Relationship between the MSP1₁₉-specific IgG titers of antisera to GST-MSP1₁₉ variants and the capacity to inhibit the binding of MAb F5 or MAb B10 to MSP1₁₉. The MSP1₁₉-specific titers of sera from B10.A(4R), B10.BR, C57BL/6, and B10.D2 mice immunized with GST-MSP1₁₉, GST-P2-MSP1₁₉, or GST-P8-MSP1₁₉ [B10.A(4R) and B10.BR mice]) were determined by ELISA. To establish the capacity of the sera to inhibit the binding of MAb to MSP1₁₉, ELISA plates were incubated first with serum diluted 1:600 and subsequently with biotinylated MAb F5 (A) or MAb B10 (B).
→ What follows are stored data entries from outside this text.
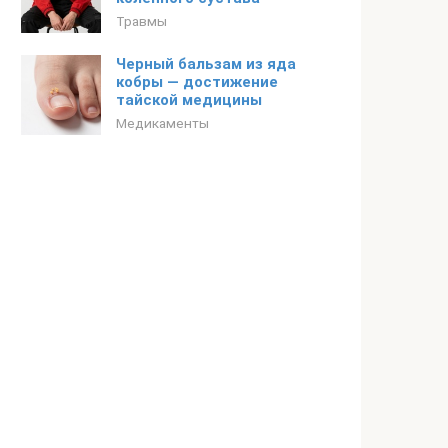
Травмы
Черный бальзам из яда
кобры — достижение
тайской медицины
Медикаменты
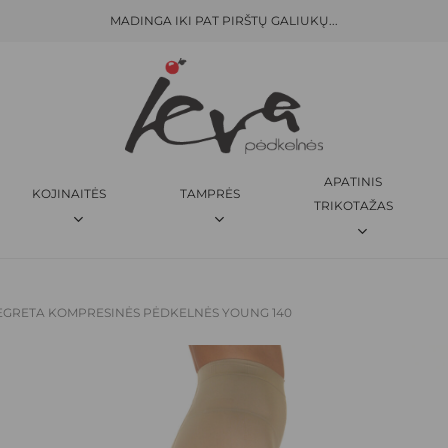
MADINGA IKI PAT PIRŠTŲ GALIUKŲ...
KREPŠELIS
BŪKITE PIRMAS APRAŠĘS “
IB
El. pašto adresas nebus skelbi
JŪSŲ ĮVERTINIMAS
*
APATINIS
KOJINAITĖS
TAMPRĖS
JŪSŲ ATSILIEPIMAS
*
TRIKOTAŽAS
SEGRETA KOMPRESINĖS PĖDKELNĖS YOUNG 140
PAVADINIMAS
*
The IgG titers of individual sera are plotted against the level of competition obtained with the corresponding sera. Open circles, mice that died following challenge infection. The lines display the association between IgG titer and inhibition of MAb F5 (r = 0.52; n = 50; P ≤ 0.0001) (A) and MAb B10 (r = 0.66; n = 50; P ≤ 0.0001) (B). The binding of biotinylated MAb could be inhibited by adding an excess of nonlabeled homologous but not heterologous MAb (not shown).